Alan Reynolds

The aftermath of the $1.4 billion shakedown of Wall Street brought a new batch of media-hungry politicians and regulators trying to upstage each other. Leaders of the Senate Finance Committee rushed into a ritualistic witch trial, rehashing old news to get free political publicity.

The new bit players read their lines from a script written by New York's self-appointed czar of stock market research, Elliott Spitzer. Commenting on remarks by the CEO of Merrill Lynch, Spitzer said: "Do they get it yet? You see the Stan O'Neal op-ed piece and you think they don't get it. ... What we have alleged about your company is that you committed fraud."

That "don't get it" remark was imitated ad nauseum by people who obviously don't get it. Democratic Sen.
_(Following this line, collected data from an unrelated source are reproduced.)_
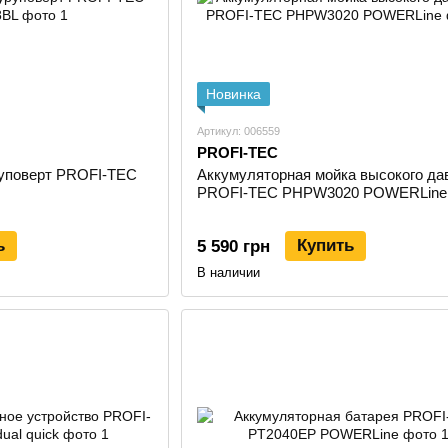
Новинка
Артикул: 006559
PROFI-TEC
уповерт PROFI-TEC
Аккумуляторная мойка высокого да
PROFI-TEC PHPW3020 POWERLine
ь
Купить
5 590 грн
В наличии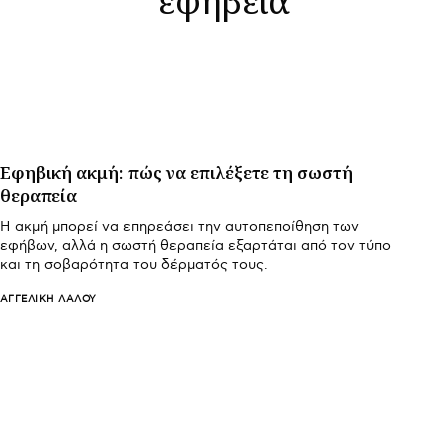
Εφηβική ακμή: πώς να επιλέξετε τη σωστή
θεραπεία
Η ακμή μπορεί να επηρεάσει την αυτοπεποίθηση των
εφήβων, αλλά η σωστή θεραπεία εξαρτάται από τον τύπο
και τη σοβαρότητα του δέρματός τους.
ΑΓΓΕΛΙΚΉ ΛΆΛΟΥ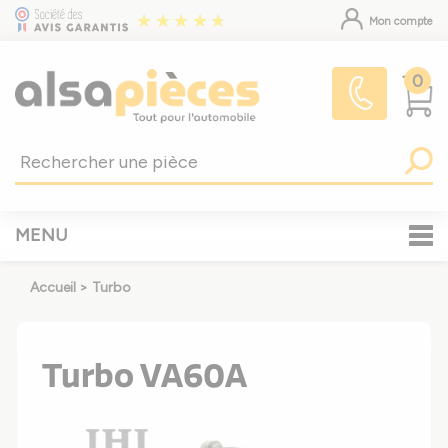
Mon compte
0
MENU
Accueil
>
Turbo
Turbo VA60A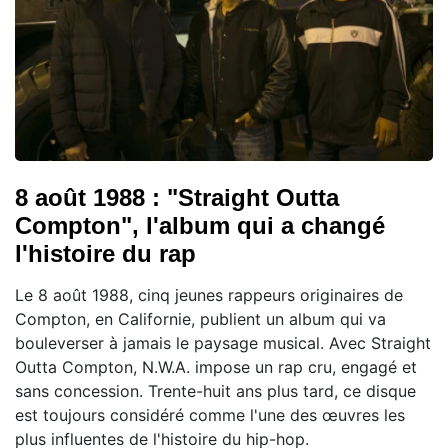
8 août 1988 : "Straight Outta
Compton", l'album qui a changé
l'histoire du rap
Le 8 août 1988, cinq jeunes rappeurs originaires de
Compton, en Californie, publient un album qui va
bouleverser à jamais le paysage musical. Avec Straight
Outta Compton, N.W.A. impose un rap cru, engagé et
sans concession. Trente-huit ans plus tard, ce disque
est toujours considéré comme l'une des œuvres les
plus influentes de l'histoire du hip-hop.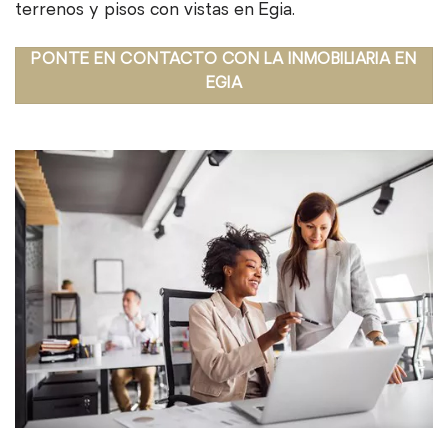
terrenos y pisos con vistas en Egia.
PONTE EN CONTACTO CON LA INMOBILIARIA EN
EGIA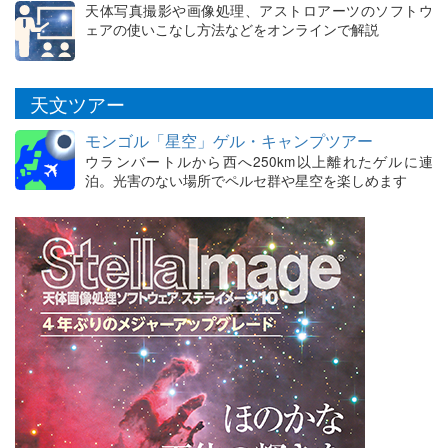
天体写真撮影や画像処理、アストロアーツのソフトウ
ェアの使いこなし方法などをオンラインで解説
天文ツアー
モンゴル「星空」ゲル・キャンプツアー
ウランバートルから西へ250km以上離れたゲルに連
泊。光害のない場所でペルセ群や星空を楽しめます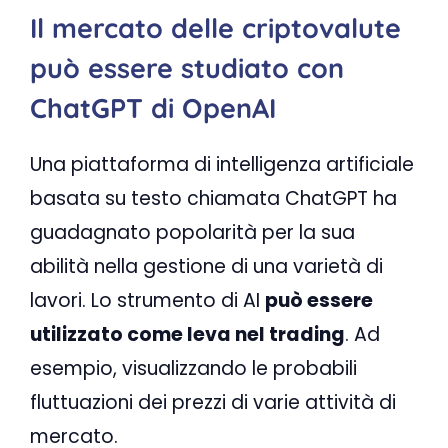
Il mercato delle criptovalute
può essere studiato con
ChatGPT di OpenAI
Una piattaforma di intelligenza artificiale
basata su testo chiamata ChatGPT ha
guadagnato popolarità per la sua
abilità nella gestione di una varietà di
lavori. Lo strumento di AI
può essere
utilizzato come leva nel trading
. Ad
esempio, visualizzando le probabili
fluttuazioni dei prezzi di varie attività di
mercato.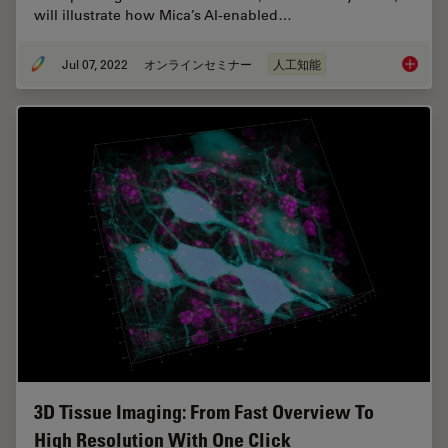
will illustrate how Mica’s AI-enabled…
Jul 07, 2022
オンラインセミナー
人工知能
3D Spat
3D Tissue Imaging: From Fast Overview To
High Resolution With One Click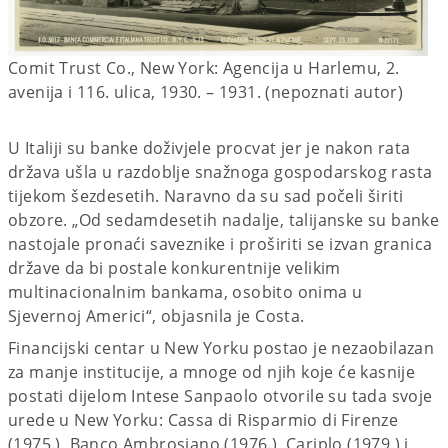
Comit Trust Co., New York: Agencija u Harlemu, 2.
avenija i 116. ulica, 1930. – 1931. (nepoznati autor)
U Italiji su banke doživjele procvat jer je nakon rata
država ušla u razdoblje snažnoga gospodarskog rasta
tijekom šezdesetih. Naravno da su sad počeli širiti
obzore. „Od sedamdesetih nadalje, talijanske su banke
nastojale pronaći saveznike i proširiti se izvan granica
države da bi postale konkurentnije velikim
multinacionalnim bankama, osobito onima u
Sjevernoj Americi“, objasnila je Costa.
Financijski centar u New Yorku postao je nezaobilazan
za manje institucije, a mnoge od njih koje će kasnije
postati dijelom Intese Sanpaolo otvorile su tada svoje
urede u New Yorku: Cassa di Risparmio di Firenze
(1975.), Banco Ambrosiano (1976.), Cariplo (1979.) i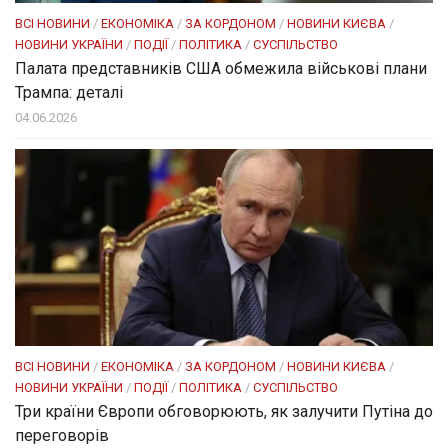
ВСІ НОВИНИ
/
ЕКОНОМІКА
/
ЗА КОРДОНОМ
/
НОВИНИ КИЄВА
/
НОВИНИ УКРАЇНИ
/
ПОДІЇ
/
ПОЛІТИКА
/
СУСПІЛЬСТВО
Палата представників США обмежила військові плани
Трампа: деталі
04.06.2026
ВСІ НОВИНИ
/
ЕКОНОМІКА
/
ЗА КОРДОНОМ
/
НОВИНИ КИЄВА
/
НОВИНИ УКРАЇНИ
/
ПОДІЇ
/
ПОЛІТИКА
/
СУСПІЛЬСТВО
Три країни Європи обговорюють, як залучити Путіна до
переговорів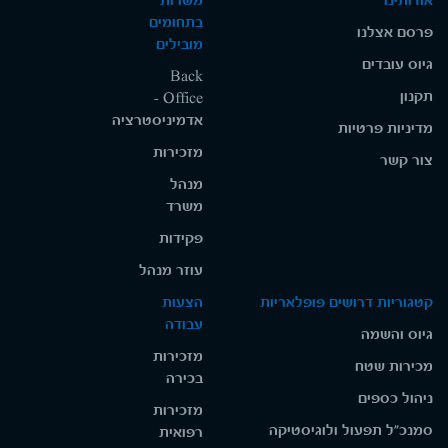
אודותינו
משרות
בתחומים
פרסם אצלנו
מובילים
גיוס עובדים
Back
תקנון
Office -
אדמיניסטרציה
מדיניות פרטיות
מזכירות
צור קשר
מנהל
משרד
פקידות
עוזר מנהל
קטגוריות דרושים פופלאריות
הצעות
עבודה
גיוס והשמה
מזכירות
מכירות שטח
בכירה
ניהול כספים
מזכירות
סמנכ"ל תפעול ולוגיסטיקה
רפואית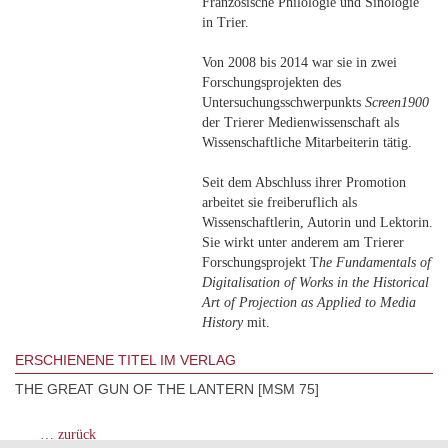
Französische Philologie und Sinologie
in Trier.
Von 2008 bis 2014 war sie in zwei
Forschungsprojekten des
Untersuchungsschwerpunkts
Screen1900
der Trierer Medienwissenschaft als
Wissenschaftliche Mitarbeiterin tätig.
Seit dem Abschluss ihrer Promotion
arbeitet sie freiberuflich als
Wissenschaftlerin, Autorin und Lektorin.
Sie wirkt unter anderem am Trierer
Forschungsprojekt T
he Fundamentals of
Digitalisation of Works in the Historical
Art of Projection as Applied to Media
History
mit.
ERSCHIENENE TITEL IM VERLAG
THE GREAT GUN OF THE LANTERN [MSM 75]
… zurück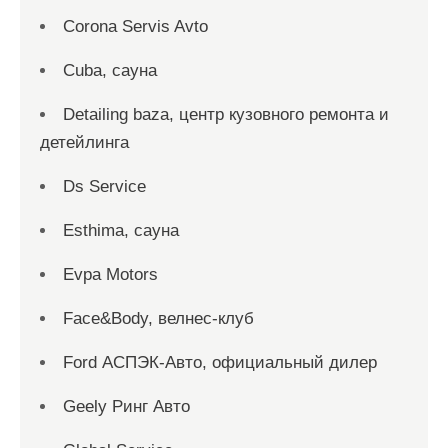
Corona Servis Avto
Cuba, сауна
Detailing baza, центр кузовного ремонта и
детейлинга
Ds Service
Esthima, сауна
Evpa Motors
Face&Body, велнес-клуб
Ford АСПЭК-Авто, официальный дилер
Geely Ринг Авто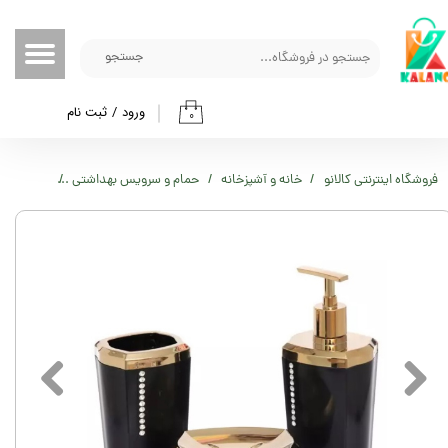
حساب کاربری من
جستجو
تغییر گذر واژه
ورود
/
ثبت نام
۰
سفارشات
خروج از حساب کاربری
فروشگاه اینترنتی کالانو
خانه و آشپزخانه
حمام و سرویس بهداشتی
ست سرویس بهداشتی 3 پار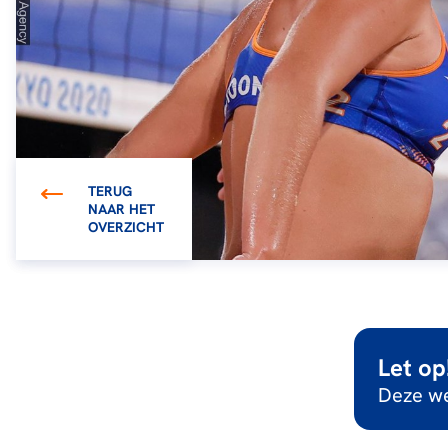
TERUG
NAAR HET
OVERZICHT
Let op
Deze we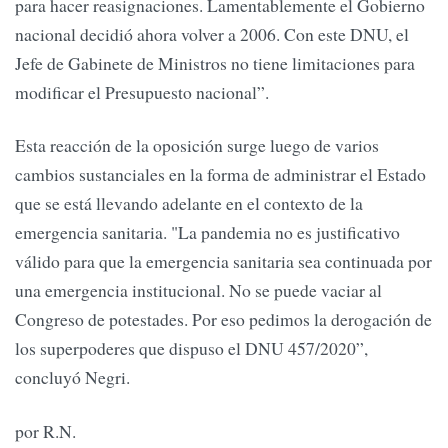
para hacer reasignaciones. Lamentablemente el Gobierno
nacional decidió ahora volver a 2006. Con este DNU, el
Jefe de Gabinete de Ministros no tiene limitaciones para
modificar el Presupuesto nacional”.
Esta reacción de la oposición surge luego de varios
cambios sustanciales en la forma de administrar el Estado
que se está llevando adelante en el contexto de la
emergencia sanitaria. "La pandemia no es justificativo
válido para que la emergencia sanitaria sea continuada por
una emergencia institucional. No se puede vaciar al
Congreso de potestades. Por eso pedimos la derogación de
los superpoderes que dispuso el DNU 457/2020”,
concluyó Negri.
por R.N.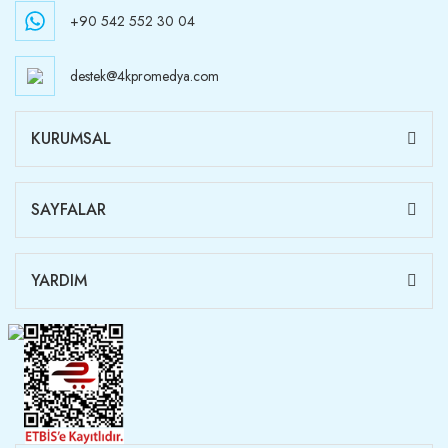
+90 542 552 30 04
destek@4kpromedya.com
KURUMSAL
SAYFALAR
YARDIM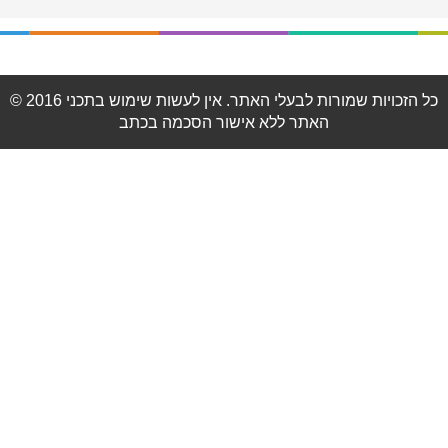
© 2016 כל הזכויות שמורות לבעלי האתר. אין לעשות שימוש בתכני
האתר ללא אישור הסכמה בכתב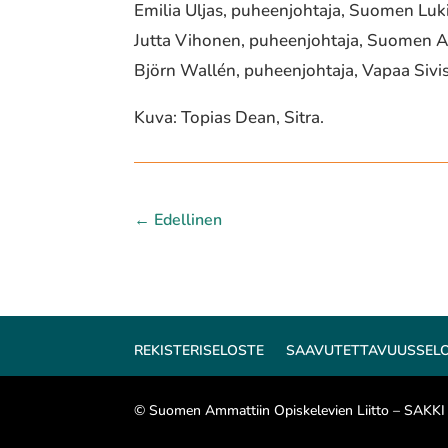
Emilia Uljas, puheenjohtaja, Suomen Lukio
Jutta Vihonen, puheenjohtaja, Suomen Am
Björn Wallén, puheenjohtaja, Vapaa Sivis
Kuva: Topias Dean, Sitra.
←
Edellinen
REKISTERISELOSTE
SAAVUTETTAVUUSSEL
© Suomen Ammattiin Opiskelevien Liitto – SAKKI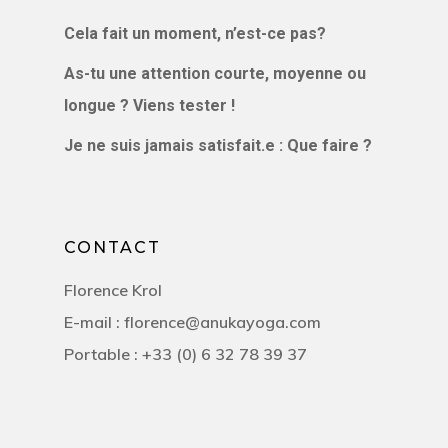
Cela fait un moment, n’est-ce pas?
As-tu une attention courte, moyenne ou
longue ? Viens tester !
Je ne suis jamais satisfait.e : Que faire ?
CONTACT
Florence Krol
E-mail : florence@anukayoga.com
Portable : +33 (0) 6 32 78 39 37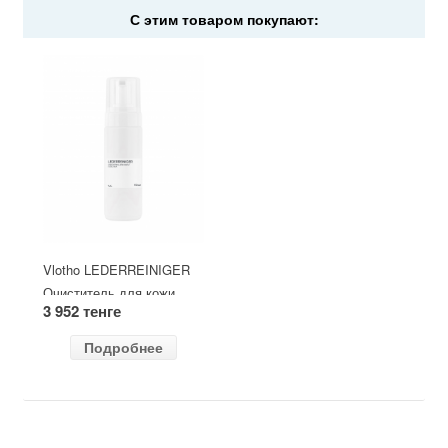
С этим товаром покупают:
Vlotho LEDERREINIGER
Очиститель для кожи
3 952 тенге
Подробнее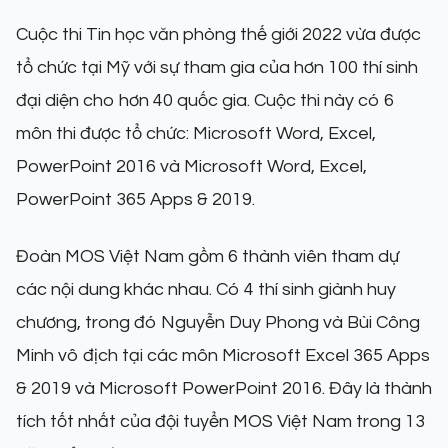
Cuộc thi Tin học văn phòng thế giới 2022 vừa được
tổ chức tại Mỹ với sự tham gia của hơn 100 thí sinh
đại diện cho hơn 40 quốc gia. Cuộc thi này có 6
môn thi được tổ chức: Microsoft Word, Excel,
PowerPoint 2016 và Microsoft Word, Excel,
PowerPoint 365 Apps & 2019.
Đoàn MOS Việt Nam gồm 6 thành viên tham dự
các nội dung khác nhau. Có 4 thí sinh giành huy
chương, trong đó Nguyễn Duy Phong và Bùi Công
Minh vô địch tại các môn Microsoft Excel 365 Apps
& 2019 và Microsoft PowerPoint 2016. Đây là thành
tích tốt nhất của đội tuyển MOS Việt Nam trong 13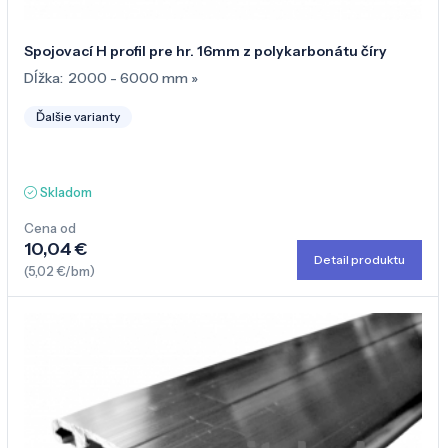
Spojovací H profil pre hr. 16mm z polykarbonátu číry
Dĺžka:
2000 - 6000 mm
»
Ďalšie varianty
Skladom
Cena od
10,04 €
Detail produktu
(5,02 €/bm)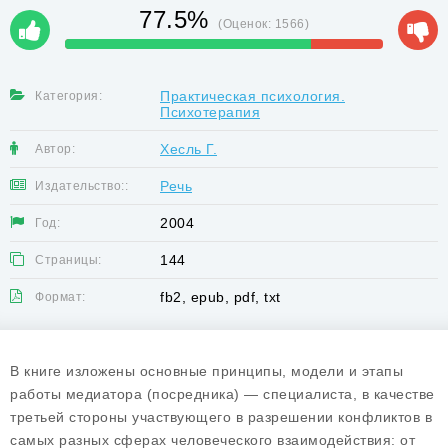
77.5%
(Оценок:
1566
)
Практическая психология.
Категория:
Психотерапия
Хесль Г.
Автор:
Речь
Издательство::
2004
Год:
144
Страницы:
fb2, epub, pdf, txt
Формат:
В книге изложены основные принципы, модели и этапы
работы медиатора (посредника) — специалиста, в качестве
третьей стороны участвующего в разрешении конфликтов в
самых разных сферах человеческого взаимодействия: от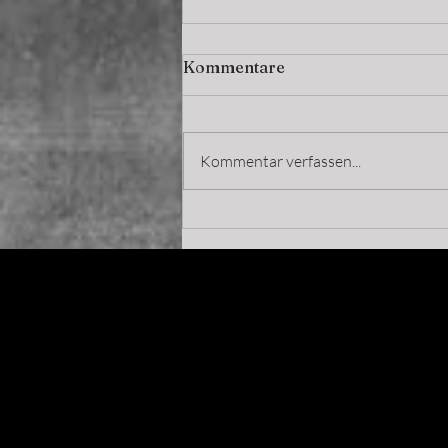
Kommentare
Kommentar verfassen...
MIA REGENERATE &
DEFINE – das limitierte 12-
Monats-Konzept für Ihre
Haut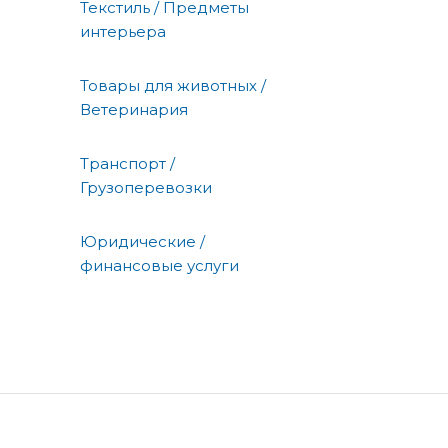
Текстиль / Предметы
интерьера
Товары для животных /
Ветеринария
Транспорт /
Грузоперевозки
Юридические /
финансовые услуги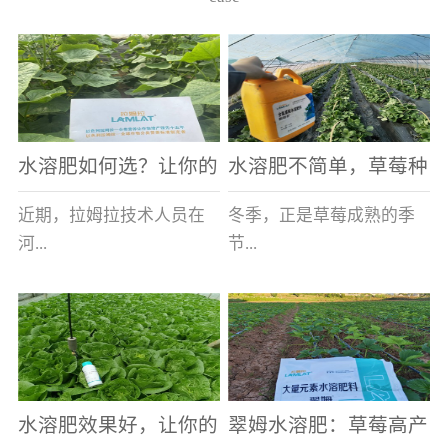
水溶肥如何选？让你的
水溶肥不简单，草莓种
老棚土好产量高
植户指名要使用
近期，拉姆拉技术人员在
冬季，正是草莓成熟的季
河...
节...
南走访时，发现当地许多
，也是山东窦大哥开心的
蔬菜产区，老棚数量占多
时刻，从一大早接到收购
数，连年的重茬、土壤板
商的电话，就开始在草莓
结等原因，导致土壤差，
大棚里忙碌。为什么窦大
水溶肥效果好，让你的
翠姆水溶肥：草莓高产
作物根系...
哥家的草...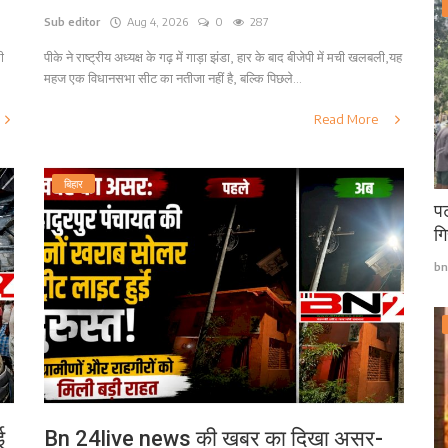
Sub editor
Aug 4, 2026
0
287
ी
पीके ने राष्ट्रीय अध्यक्ष के गढ़ में गाड़ा झंडा, हार के बाद बीजेपी में मची खलबली,यह
महज एक विधानसभा सीट का नतीजा नहीं है, बल्कि पिछले...
Read More
बिहार
पट
गि
bn
ई
Bn 24live news की खबर का दिखा असर-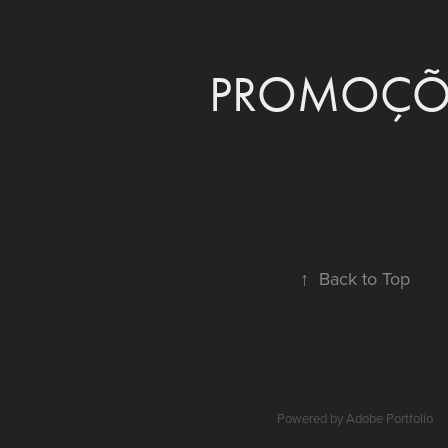
PROMOÇÕ
↑
Back to Top
Powered by
Adobe Portfolio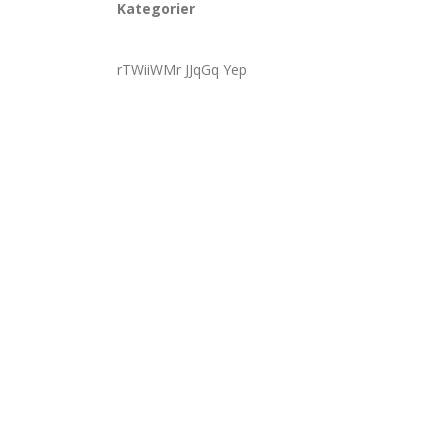
Kategorier
rTWiiWMr JJqGq Yep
Paul Sarbanes of Maryland discovered, "Some CEOs on Wall Street just don't get it." Stephen Cutler of the SEC warned, "We're not going to assume they do get it." Robert Glauber of the NASD promised, "Those who don't get it are going to get it." And Dick Grasso of the NYSE said, "If people fail to get it, they won't be in the business."

I began to wonder if anyone would ever get it. Then I appeared on a Wall Street Week panel with Hedrick Smith, who said, "If there's really fraud then somebody should go to jail." He almost got it. But what if there isn't really fraud? The Economist got that just right: "It is still not clear what the investment banks have done wrong, legally speaking. If the law was broken, then firms and their employees should have been prosecuted. If it was not, then the fines and bans seem hard to justify."

If Spitzer really believes what he says -- that entire corporations are guilty of fraud -- then he has failed in his primary duty. A prosecutor's main job is not to campaign for governor but to prosecute criminals. Failure to prosecute, in turn, proves Spitzer and his lackeys never had any evidence they dreamed might stand up in court. If there really had been fraud, prosecution would not be optional. No prosecution proves either there was no fraud or the prosecutor is incompetent. Since Spitzer cannot prove fraud through legal due process, he is obligated as a matter of minimal professional ethics to stop making fraudulent allegations.